[Extracted page text data]

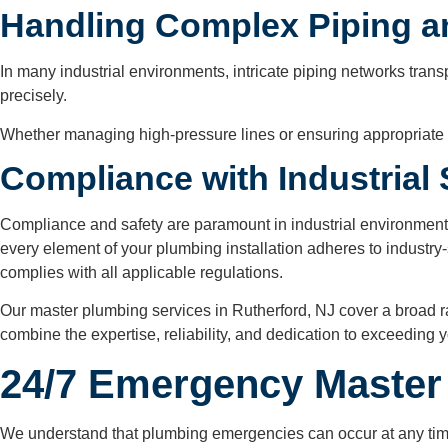
Handling Complex Piping 
In many industrial environments, intricate piping networks tra
precisely.
Whether managing high-pressure lines or ensuring appropriate f
Compliance with Industrial
Compliance and safety are paramount in industrial environment
every element of your plumbing installation adheres to industry-
complies with all applicable regulations.
Our master plumbing services in Rutherford, NJ cover a broad ran
combine the expertise, reliability, and dedication to exceeding
24/7 Emergency Master 
We understand that plumbing emergencies can occur at any time.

* _ABOUT THIS EXERCISE_: Each line of the records is to be reproduced exactly, and each picture dropped.

* _ANSWER AREA_:
Handling Complex Piping 
In many industrial environments, intricate piping networks tra
precisely.
Whether managing high-pressure lines or ensuring appropriate f
Compliance with Industrial
Compliance and safety are paramount in industrial environment
every element of your plumbing installation adheres to industry-
complies with all applicable regulations.
Our master plumbing services in Rutherford, NJ cover a broad ran
combine the expertise, reliability, and dedication to exceeding
24/7 Emergency Master 
We understand that plumbing emergencies can occur at any time.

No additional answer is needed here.